Gundotra seems thoroughly impressed with the iPhone 7 Plus Portrait Mode since it emulates the bokeh effect of a DSLR camera to separate the foreground from the background prominently. However, there are other things that he states Android is lacking in.
“Here is the problem: It’s Android. Android is an open source (mostly) operating system that has to be neutral to all parties. This sounds good until you get into the details. Ever wonder why a Samsung phone has a confused and bewildering array of photo options? Should I use the Samsung Camera? Or the Android Camera? Samsung gallery or Google Photos?
It’s because when Samsung innovates with the underlying hardware (like a better camera) they have to convince Google to allow that innovation to be surfaced to other applications via the appropriate API. That can take YEARS.
Also the greatest innovation isn’t even happening at the hardware level — it’s happening at the computational photography level. (Google was crushing this 5 years ago — they had had “auto awesome” that used AI techniques to automatically remove wrinkles, whiten teeth, add vignetting, etc… but recently Google has fallen back).

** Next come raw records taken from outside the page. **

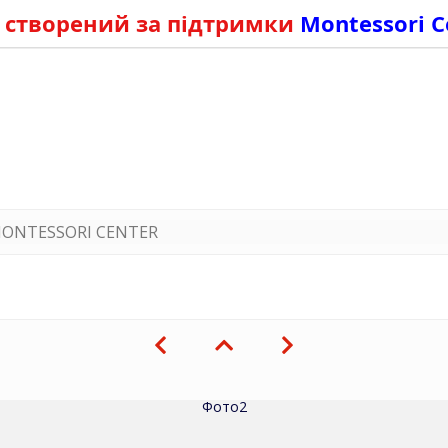
 створений за підтримки
Montessori C
ONTESSORI CENTER
Фото2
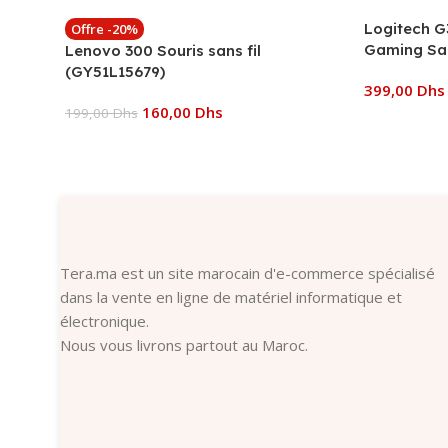
Logitech G
Offre -20%
Gaming San
Lenovo 300 Souris sans fil
(GY51L15679)
399,00
Dhs
160,00
Dhs
199,00
Dhs
Ajouter Au
Ajouter Au Panier
Tera.ma est un site marocain d'e-commerce spécialisé
dans la vente en ligne de matériel informatique et
électronique.
Nous vous livrons partout au Maroc.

Apple doesn’t have all these constraints. They innovate in the underlying hardware, and just simply update the software with their latest innovations (like portrait mode) and ship it.
Bottom line: If you truly care about great photography, you own an iPhone. If you don’t mind being a few years behind, buy an Android.”
While the iPhone 7 Plus’ camera performance is terrific to say the least, it still suffers from a constant drawback present in all smartphone cameras; poor low light performance. With the announcement of the iPhone 8, it is evident that we’ll see a massive jump in the handset photography game.